Le nombre d’enfants négligés, de bébés de petit poids à la naissance témoignent de la fragilité de nombreuses familles, dit-elle.

Mais voilà que Vaudreuil aura un nouvel hôpital ultramoderne de 400 lits et que neuf services de l’hôpital de Salaberry-de-Valleyfield y seront transférés.

« On veut au moins sauver le Centre mère-enfant, la gynécologie et la pédiatrie », dit Mme Gariépy, figure de proue de la mobilisation pour la sauvegarde de l’hôpital de Salaberry-de-Valleyfield. « Autrement, pour de simples suivis de grossesse, des femmes, notamment celles des régions agricoles environnantes, perdront un temps fou pour se rendre jusqu’à Vaudreuil. »

« Huntingdon a déjà eu un hôpital, rappelle Mme Gariépy. Puis, les suivis se sont faits à Ormstown, puis à Salaberry-de-Valleyfield et là, ça risque d’être à Vaudreuil, alors qu’on n’a pas de transport en commun. »
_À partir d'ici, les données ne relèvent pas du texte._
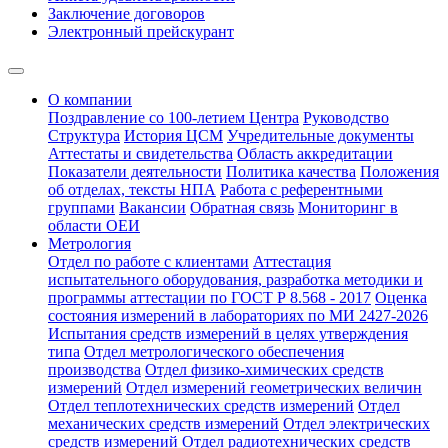
Заключение договоров
Электронный прейскурант
О компании
Поздравление со 100-летием Центра
Руководство
Структура
История ЦСМ
Учредительные документы
Аттестаты и свидетельства
Область аккредитации
Показатели деятельности
Политика качества
Положения
об отделах, тексты НПА
Работа с референтными
группами
Вакансии
Обратная связь
Мониторинг в
области ОЕИ
Метрология
Отдел по работе с клиентами
Аттестация
испытательного оборудования, разработка методики и
программы аттестации по ГОСТ Р 8.568 - 2017
Оценка
состояния измерений в лабораториях по МИ 2427-2026
Испытания средств измерений в целях утверждения
типа
Отдел метрологического обеспечения
производства
Отдел физико-химических средств
измерений
Отдел измерений геометрических величин
Отдел теплотехнических средств измерений
Отдел
механических средств измерений
Отдел электрических
средств измерений
Отдел радиотехнических средств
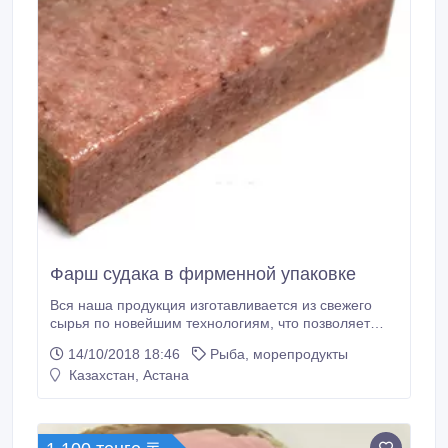
Фарш судака в фирменной упаковке
Вся наша продукция изготавливается из свежего
сырья по новейшим технологиям, что позволяет
добиться замечательных вкусовых ощущений и
14/10/2018 18:46
Рыба, морепродукты
высокого качества. Все пищевые товары хранятся в
Казахстан, Астана
идеальных условиях и имеют необходимые
сертификаты..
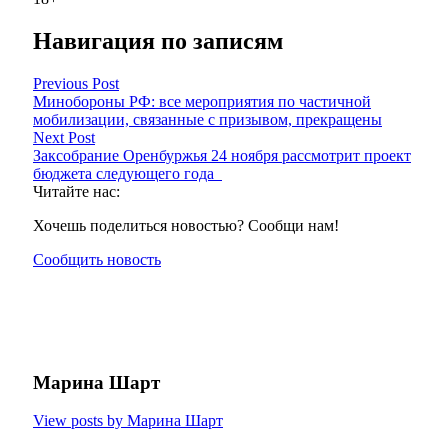
Навигация по записям
Previous Post
Минобороны РФ: все мероприятия по частичной
мобилизации, связанные с призывом, прекращены
Next Post
Заксобрание Оренбуржья 24 ноября рассмотрит проект
бюджета следующего года
Читайте нас:
Хочешь поделиться новостью? Сообщи нам!
Сообщить новость
Марина Шарт
View posts by Марина Шарт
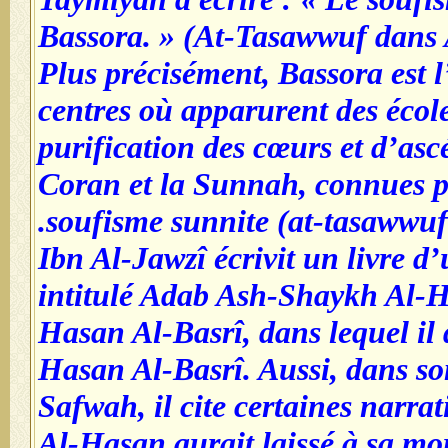
Bassora. » (At-Tasawwuf dans
Plus précisément, Bassora est 
centres où apparurent des école
purification des cœurs et d’asc
Coran et la Sunnah, connues p
soufisme sunnite (at-tasawwuf 
Ibn Al-Jawzî écrivit un livre d
intitulé Adab Ash-Shaykh Al-H
Hasan Al-Basrî, dans lequel il d
Hasan Al-Basrî. Aussi, dans son
Safwah, il cite certaines narrat
Al-Hasan aurait laissé à sa mo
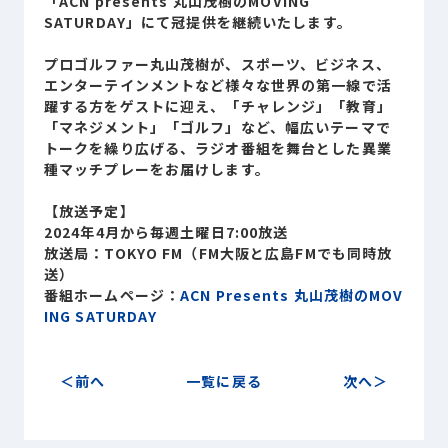
「ACN presents 丸山茂樹のMOVING
Sustainability
SATURDAY」にて冠提供を継続いたします。
サステナビリティ
プロゴルファー丸山茂樹が、スポーツ、ビジネス、
Recruit
エンターテインメントなど様々な世界の第一線で活
採用情報
躍する方をゲストに迎え、「チャレンジ」「教育」
「マネジメント」「ゴルフ」など、幅広いテーマで
トークを繰り広げる、ラジオ番組を舞台とした異業
お客様専用サイト
person
種マッチプレーをお届けします。
【放送予定】
2024年4月から毎週土曜日7:00放送
商談中のお客様
group
放送局：TOKYO FM（FM大阪と広島FMでも同時放
送）
番組ホームページ：
ACN Presents 丸山茂樹のMOV
お問い合わせ
mail
ING SATURDAY
前へ
一覧に戻る
次へ
公式SNS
Tous les acteurs de la région en conviennent : Vaudreuil avait vraiment besoin d’un hôpital. « Aucun doute possible, croit notamment le député Claude Reid. Mais le danger, c’est qu’une bonne partie des employés de l’hôpital de Salaberry-de-Valleyfield, qui est vétuste, ait très envie de partir travailler à celui de Vaudreuil, qui sera neuf et ultramoderne. Il est important que notre population puisse continuer d’avoir des soins de proximité. »

L’ancien maire de Salaberry-de-Valleyfield, Denis Lapointe, n’y comprend rien. Vider l’hôpital de Salaberry-de-Valleyfield de tant de services, « c’est pas mal comme déshabiller Pierre pour habiller Jacques ».